Page 9 of Darksong


  Glynn noticed that the room was several degrees warmer than the rest of the apartment, which meant that there was probably some sort of furnace in the walls to heat water. Glynn walked around the pool until she found a flapped wall recess which hid the capped metal tubes that served as taps on Keltor. She completely uncapped the hot one, and partially uncapped the cold before searching vainly for a plug. But after a moment it was clear that the pool was filling.

  Glynn wanted to sit as she waited for the huge bath to fill, but she was afraid she would fall asleep. Instead, she walked around the room noting that the steps were formed from slabs of a bluish marble-like stone, the uprights polished to a high gloss and tiled in gold and green tesserae. The bottom level was wide enough to allow for towel racks hung with thick, soft-looking towels and a number of long tubular glass vases filled with the same fiery blooms that had been in the foyer fountain. The flowers so exactly matched the colours of the Draaka cult emblem that again Glynn wondered if what might be taken as mere flattery was a reminder that whoever had provided the flowers had the ability to gather detailed intelligence.
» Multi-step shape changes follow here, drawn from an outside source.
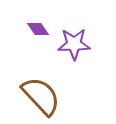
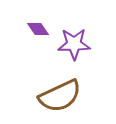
brown semicircle: moved 19 px right; rotated 108 degrees clockwise
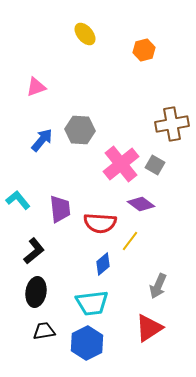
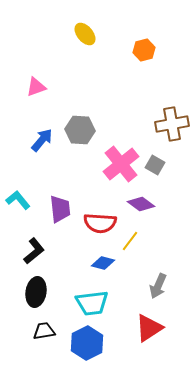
blue diamond: moved 1 px up; rotated 55 degrees clockwise
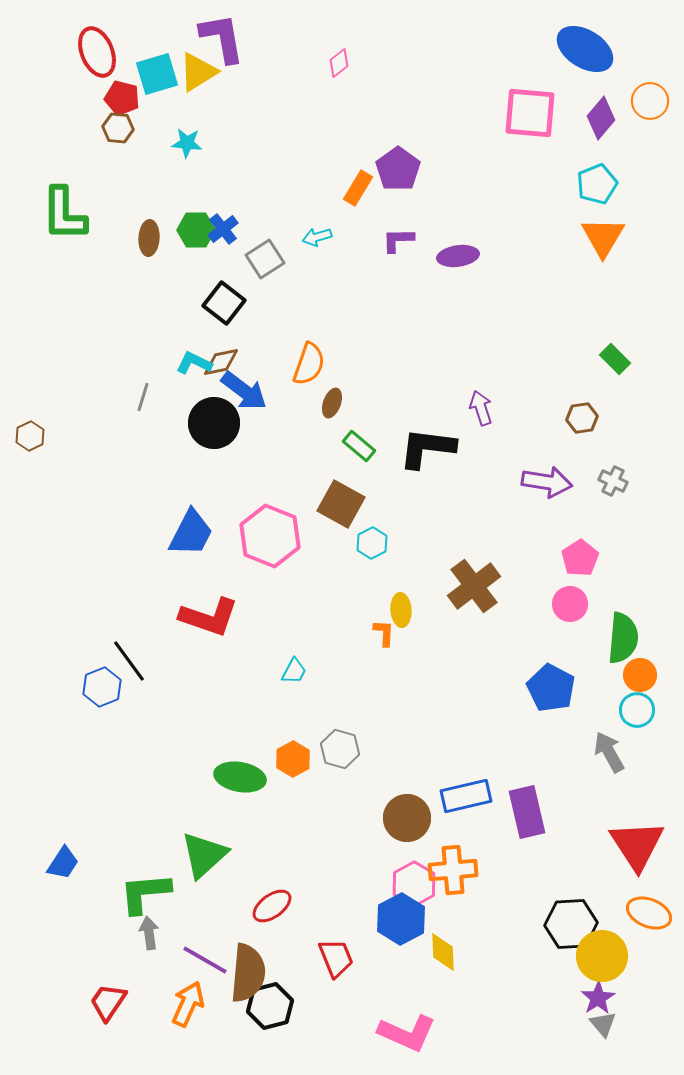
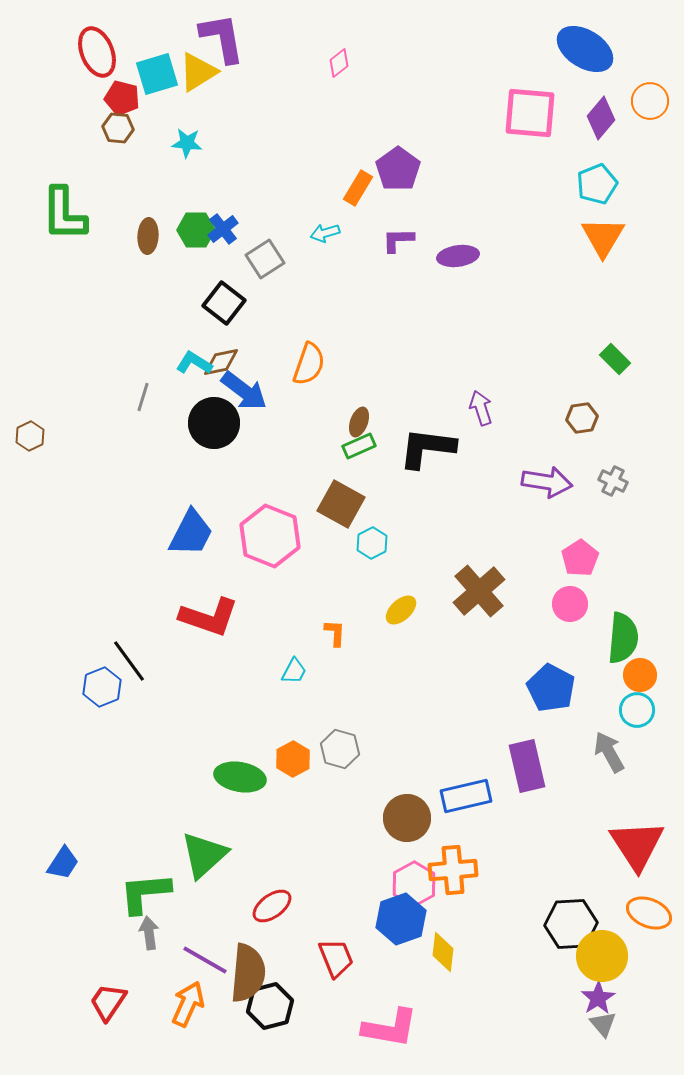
cyan arrow at (317, 237): moved 8 px right, 4 px up
brown ellipse at (149, 238): moved 1 px left, 2 px up
cyan L-shape at (194, 363): rotated 6 degrees clockwise
brown ellipse at (332, 403): moved 27 px right, 19 px down
green rectangle at (359, 446): rotated 64 degrees counterclockwise
brown cross at (474, 586): moved 5 px right, 5 px down; rotated 4 degrees counterclockwise
yellow ellipse at (401, 610): rotated 52 degrees clockwise
orange L-shape at (384, 633): moved 49 px left
purple rectangle at (527, 812): moved 46 px up
blue hexagon at (401, 919): rotated 9 degrees clockwise
yellow diamond at (443, 952): rotated 9 degrees clockwise
pink L-shape at (407, 1033): moved 17 px left, 5 px up; rotated 14 degrees counterclockwise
  On the next level there were a number of exquisitely embroidered jade couches with carved legs and small matching tables and ottomans; Glynn remembered reading that Winston Churchill had eccentrically held war-cabinet meetings while bathing. Given the seating, maybe this was how things were done on Ramidan. She yawned and again resisted the urge to sit.

  Glancing up, she noticed a ceiling ornament suspended above the bath: an exquisitely shaped cluster of glass icicles. It looked as if it had been created by the same person who made the foyer dome. As she stood still, looking up, a tendril of her hair blew forward, and immediately she was alert. Scanning her surrounds, she noticed with excitement that the wall farthest from the door was a great curtain of pale-green silk which undulated slightly at one end. Remembering the curtain in the foyer, she hurried across to it. The fabric was very heavy and there seemed no way of drawing it aside so she lifted the hem and slipped underneath.
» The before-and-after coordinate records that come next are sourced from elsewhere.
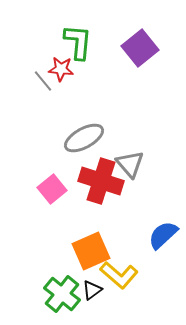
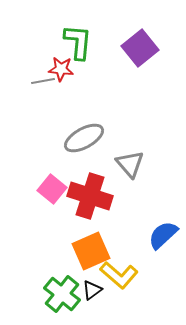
gray line: rotated 60 degrees counterclockwise
red cross: moved 11 px left, 15 px down
pink square: rotated 12 degrees counterclockwise
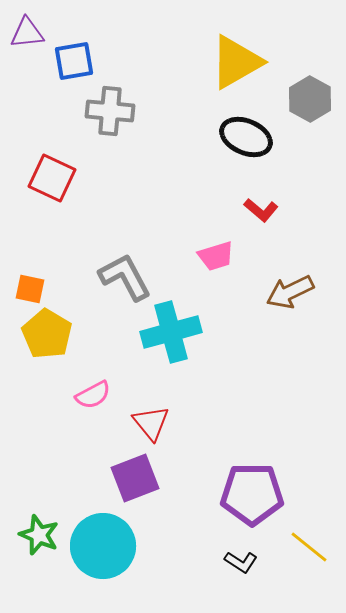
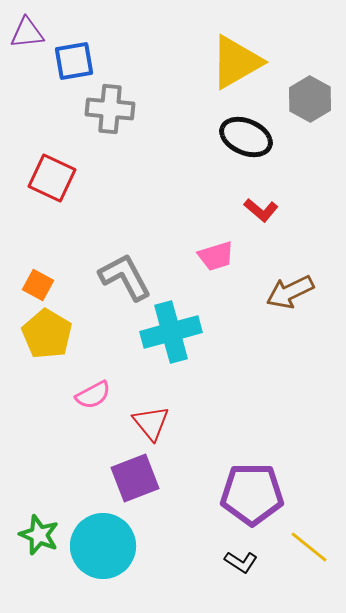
gray cross: moved 2 px up
orange square: moved 8 px right, 4 px up; rotated 16 degrees clockwise
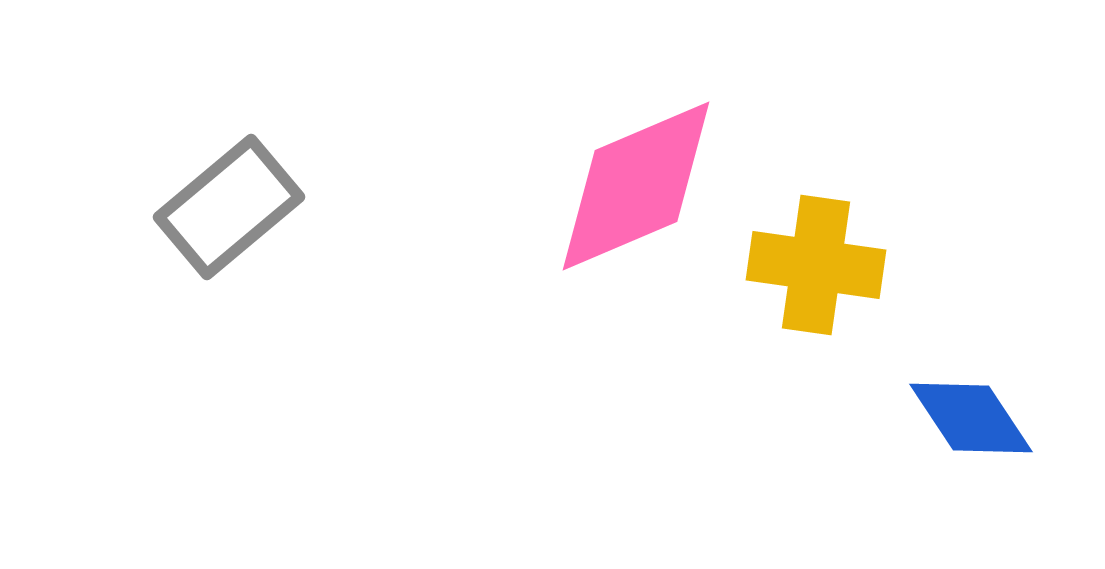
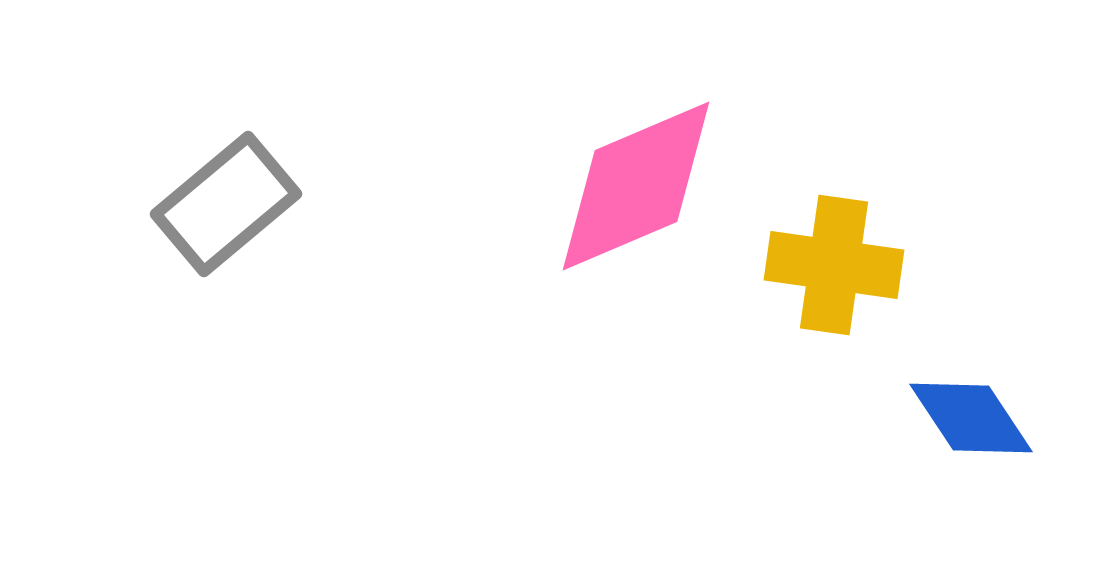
gray rectangle: moved 3 px left, 3 px up
yellow cross: moved 18 px right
  It was so dark that at first she could see nothing, but she could feel glass and, groping about, she discovered two hinged sections in the enormous window through which flowed the peculiar, pungent smell of the Keltan sea. She breathed deeply, and thought irresistibly of Solen. All at once she had a vivid mental image of him striding along a dark lane. She tried to focus the image but it was gone as suddenly as it had come, and Glynn wondered incredulously if she really had seen Solen for a moment. She groped for the link between them and was dismayed to find that it lay within the numbed part of her mind.

  She was still gazing out into the darkness when, little by little, she discovered that she could see, despite the dense blackness of the so far moonless night. The feinna link was again enhancing her vision. There was no draining of energy in this use of her senses she noticed, perhaps because this sensory enhancement was like an extension of her normal responses, needing only the faintest will on her part. Trying to tap into people’s emotions, on the other hand, demanded an immense effort of will. Maybe that was why it was so exhausting.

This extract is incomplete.